>>>>

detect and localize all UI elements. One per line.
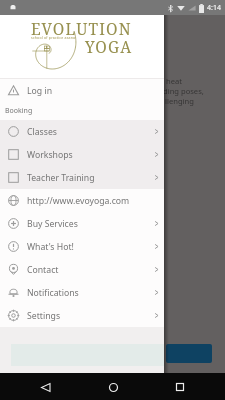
staticText: Log in xyxy=(27,85,53,97)
button[interactable]: http://www.evoyoga.com xyxy=(0,189,164,212)
staticText: heat xyxy=(166,76,182,86)
staticText: Settings xyxy=(27,310,61,322)
button[interactable]: Back xyxy=(34,376,56,398)
button[interactable]: What's Hot! xyxy=(0,235,164,258)
button[interactable] xyxy=(166,344,212,363)
staticText: 4:14 xyxy=(207,3,221,13)
staticText: Buy Services xyxy=(27,218,78,230)
staticText: school of practice asana xyxy=(31,35,76,40)
staticText: What's Hot! xyxy=(27,241,74,253)
button[interactable]: Buy Services xyxy=(0,212,164,235)
button[interactable]: Recent apps xyxy=(169,376,191,398)
staticText: Booking xyxy=(5,106,33,116)
button[interactable]: Teacher Training xyxy=(0,166,164,189)
staticText: ding poses, xyxy=(163,86,204,96)
button[interactable]: Settings xyxy=(0,304,164,327)
button[interactable]: Home xyxy=(102,376,124,398)
staticText: Classes xyxy=(27,126,57,138)
staticText: YOGA xyxy=(85,36,133,57)
button[interactable]: Contact xyxy=(0,258,164,281)
staticText: EVOLUTION xyxy=(31,18,132,39)
staticText: llenging xyxy=(165,96,194,106)
staticText: Notifications xyxy=(27,287,79,299)
staticText: Contact xyxy=(27,264,59,276)
staticText: Teacher Training xyxy=(27,172,95,184)
button[interactable]: Log in xyxy=(0,79,164,102)
button[interactable]: Notifications xyxy=(0,281,164,304)
button[interactable]: Workshops xyxy=(0,143,164,166)
button[interactable]: Classes xyxy=(0,120,164,143)
staticText: Workshops xyxy=(27,149,73,161)
staticText: http://www.evoyoga.com xyxy=(27,195,130,207)
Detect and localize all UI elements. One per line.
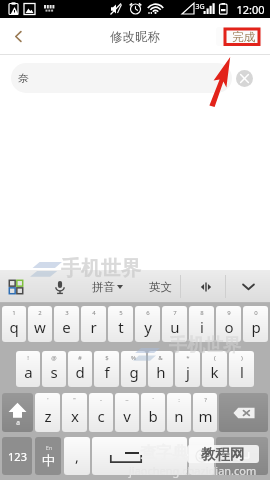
- button[interactable]: !: [16, 351, 40, 387]
- staticText: m: [198, 406, 213, 426]
- button[interactable]: Shift: [2, 393, 33, 432]
- button[interactable]: Keyboard menu: [3, 270, 29, 303]
- staticText: c: [97, 406, 105, 426]
- button[interactable]: %: [121, 351, 146, 387]
- staticText: 1: [12, 309, 16, 317]
- staticText: 5: [119, 309, 123, 317]
- button[interactable]: Back: [0, 18, 36, 55]
- staticText: h: [156, 362, 166, 382]
- button[interactable]: 完成: [216, 27, 262, 46]
- button[interactable]: Backspace: [219, 393, 268, 432]
- button[interactable]: Hide keyboard: [233, 270, 263, 303]
- staticText: d: [75, 362, 85, 382]
- staticText: $: [105, 354, 109, 362]
- button[interactable]: ): [229, 351, 254, 387]
- staticText: `: [152, 396, 154, 404]
- staticText: 7: [173, 309, 177, 317]
- staticText: 8: [200, 309, 204, 317]
- staticText: 奈: [18, 71, 29, 85]
- button[interactable]: 4: [81, 306, 106, 342]
- staticText: *: [186, 354, 190, 362]
- staticText: t: [118, 317, 124, 337]
- staticText: 4: [92, 309, 96, 317]
- button[interactable]: @: [42, 351, 66, 387]
- button[interactable]: Resize keyboard: [192, 270, 220, 303]
- staticText: ~: [125, 396, 129, 404]
- button[interactable]: 拼音: [92, 270, 123, 303]
- staticText: z: [44, 406, 52, 426]
- button[interactable]: 奈: [11, 63, 232, 93]
- button[interactable]: En: [35, 437, 61, 475]
- staticText: #: [78, 354, 82, 362]
- button[interactable]: :: [167, 393, 191, 432]
- button[interactable]: Space: [92, 437, 187, 475]
- button[interactable]: 5: [108, 306, 133, 342]
- button[interactable]: (: [202, 351, 227, 387]
- staticText: 教程网: [201, 445, 245, 463]
- staticText: p: [251, 317, 261, 337]
- button[interactable]: Enter: [216, 437, 268, 475]
- staticText: r: [90, 317, 97, 337]
- staticText: s: [50, 362, 58, 382]
- button[interactable]: &: [148, 351, 173, 387]
- button[interactable]: *: [175, 351, 200, 387]
- button[interactable]: 6: [135, 306, 160, 342]
- staticText: 完成: [232, 30, 255, 44]
- button[interactable]: 8: [189, 306, 214, 342]
- button[interactable]: 英文: [145, 270, 175, 303]
- staticText: 9: [227, 309, 231, 317]
- button[interactable]: Clear text: [236, 70, 253, 87]
- staticText: ": [73, 396, 76, 404]
- button[interactable]: 9: [216, 306, 241, 342]
- staticText: jiaocheng.chazidian.com: [129, 463, 257, 478]
- staticText: 手机世界: [169, 334, 241, 357]
- staticText: 英文: [149, 280, 172, 294]
- staticText: 3G: [195, 2, 205, 12]
- staticText: 拼音: [92, 280, 115, 294]
- staticText: n: [174, 406, 184, 426]
- staticText: a: [16, 418, 20, 427]
- button[interactable]: #: [68, 351, 92, 387]
- staticText: k: [210, 362, 219, 382]
- staticText: q: [9, 317, 19, 337]
- staticText: i: [200, 317, 204, 337]
- button[interactable]: ": [62, 393, 87, 432]
- staticText: b: [148, 406, 158, 426]
- staticText: f: [104, 362, 110, 382]
- button[interactable]: 2: [28, 306, 52, 342]
- button[interactable]: ~: [115, 393, 139, 432]
- staticText: l: [240, 362, 244, 382]
- staticText: :: [178, 396, 180, 404]
- staticText: 修改昵称: [110, 29, 160, 45]
- button[interactable]: 7: [162, 306, 187, 342]
- button[interactable]: `: [141, 393, 165, 432]
- staticText: x: [71, 406, 79, 426]
- button[interactable]: ?: [193, 393, 217, 432]
- button[interactable]: 1: [2, 306, 26, 342]
- staticText: &: [158, 354, 163, 362]
- button[interactable]: 3: [54, 306, 79, 342]
- staticText: v: [123, 406, 131, 426]
- button[interactable]: -: [89, 393, 113, 432]
- staticText: 123: [8, 449, 27, 464]
- button[interactable]: 0: [243, 306, 268, 342]
- staticText: g: [129, 362, 139, 382]
- staticText: 3: [65, 309, 69, 317]
- staticText: !: [27, 354, 29, 362]
- staticText: ,: [75, 447, 79, 466]
- staticText: ?: [204, 396, 207, 404]
- staticText: 0: [254, 309, 258, 317]
- staticText: u: [170, 317, 180, 337]
- button[interactable]: Voice input: [47, 270, 73, 303]
- staticText: y: [144, 317, 152, 337]
- button[interactable]: ,: [64, 437, 90, 475]
- button[interactable]: $: [94, 351, 119, 387]
- staticText: o: [224, 317, 234, 337]
- staticText: %: [131, 354, 136, 362]
- staticText: 6: [146, 309, 150, 317]
- button[interactable]: Emoji: [189, 437, 214, 475]
- staticText: 2: [38, 309, 42, 317]
- button[interactable]: ': [35, 393, 60, 432]
- staticText: a: [24, 362, 33, 382]
- button[interactable]: 123: [2, 437, 32, 475]
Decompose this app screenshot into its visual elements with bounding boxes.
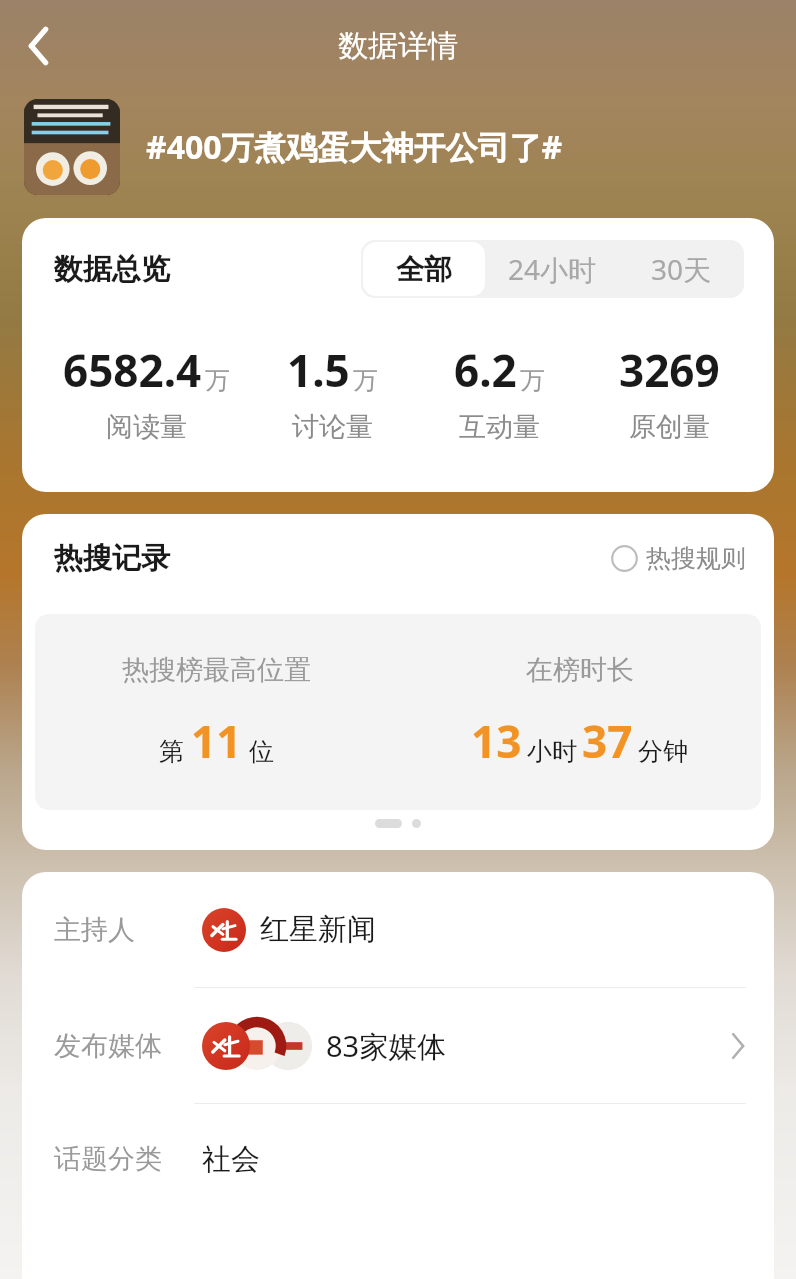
button[interactable]: 发布媒体 bbox=[22, 988, 774, 1103]
staticText: 6582.4 bbox=[63, 340, 202, 400]
button[interactable]: 热搜规则 bbox=[611, 543, 746, 574]
staticText: 24小时 bbox=[508, 250, 597, 288]
button[interactable]: 话题分类 bbox=[22, 1104, 774, 1214]
staticText: 全部 bbox=[396, 252, 452, 287]
staticText: 11 bbox=[191, 711, 242, 771]
staticText: 红星新闻 bbox=[260, 911, 376, 948]
staticText: #400万煮鸡蛋大神开公司了# bbox=[146, 125, 563, 169]
staticText: 数据总览 bbox=[54, 251, 170, 288]
staticText: 分钟 bbox=[638, 736, 688, 767]
staticText: 小时 bbox=[527, 736, 577, 767]
button[interactable]: 全部 bbox=[363, 242, 485, 296]
staticText: 万 bbox=[520, 365, 545, 396]
staticText: 3269 bbox=[619, 340, 720, 400]
staticText: 热搜记录 bbox=[54, 540, 170, 577]
staticText: 阅读量 bbox=[106, 410, 187, 444]
staticText: 83家媒体 bbox=[326, 1026, 447, 1066]
staticText: 1.5 bbox=[287, 340, 350, 400]
staticText: 在榜时长 bbox=[526, 653, 634, 687]
staticText: 数据详情 bbox=[338, 27, 458, 65]
staticText: 发布媒体 bbox=[54, 1029, 194, 1063]
staticText: 37 bbox=[582, 711, 633, 771]
staticText: 互动量 bbox=[459, 410, 540, 444]
staticText: 热搜榜最高位置 bbox=[122, 653, 311, 687]
button[interactable]: 24小时 bbox=[485, 240, 619, 298]
staticText: 13 bbox=[471, 711, 522, 771]
staticText: 万 bbox=[353, 365, 378, 396]
staticText: 6.2 bbox=[454, 340, 517, 400]
staticText: 原创量 bbox=[629, 410, 710, 444]
staticText: 热搜规则 bbox=[646, 543, 746, 574]
button[interactable]: 30天 bbox=[619, 240, 744, 298]
staticText: 万 bbox=[205, 365, 230, 396]
button[interactable]: Back bbox=[8, 15, 70, 77]
staticText: 位 bbox=[249, 736, 274, 767]
staticText: 主持人 bbox=[54, 913, 194, 947]
staticText: 社会 bbox=[202, 1141, 260, 1178]
staticText: 30天 bbox=[651, 250, 712, 288]
staticText: 话题分类 bbox=[54, 1142, 194, 1176]
button[interactable]: 主持人 bbox=[22, 872, 774, 987]
staticText: 讨论量 bbox=[292, 410, 373, 444]
staticText: 第 bbox=[159, 736, 184, 767]
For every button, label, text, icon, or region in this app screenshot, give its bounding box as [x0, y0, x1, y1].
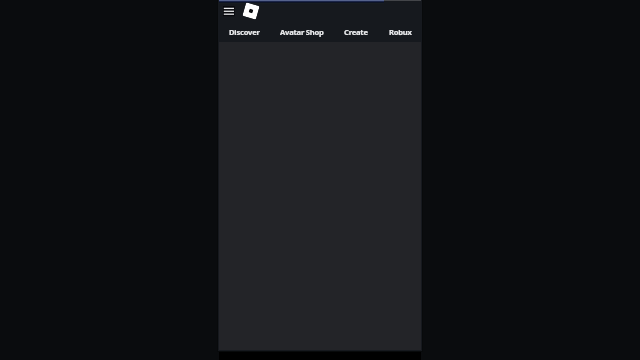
- button[interactable]: Discover: [225, 25, 264, 39]
- staticText: Discover: [229, 27, 260, 37]
- staticText: Robux: [389, 27, 412, 37]
- button[interactable]: Robux: [385, 25, 416, 39]
- button[interactable]: Create: [340, 25, 372, 39]
- button[interactable]: Avatar Shop: [276, 25, 328, 39]
- button[interactable]: Roblox home: [240, 0, 262, 22]
- button[interactable]: Open navigation menu: [223, 5, 236, 17]
- staticText: Create: [344, 27, 368, 37]
- staticText: Avatar Shop: [280, 27, 324, 37]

<<<<

__What you will do__: The expected output is the lines from the line that contains "For every button, label, text, icon, or" through the last line of the material, reproduced exactly, with both ends present and pictures absent.

__Answer section__:
For every button, label, text, icon, or region in this app screenshot, give its bounding box as [x0, y0, x1, y1].
- button[interactable]: Discover: [225, 25, 264, 39]
- staticText: Discover: [229, 27, 260, 37]
- staticText: Robux: [389, 27, 412, 37]
- button[interactable]: Robux: [385, 25, 416, 39]
- button[interactable]: Create: [340, 25, 372, 39]
- button[interactable]: Avatar Shop: [276, 25, 328, 39]
- button[interactable]: Roblox home: [240, 0, 262, 22]
- button[interactable]: Open navigation menu: [223, 5, 236, 17]
- staticText: Create: [344, 27, 368, 37]
- staticText: Avatar Shop: [280, 27, 324, 37]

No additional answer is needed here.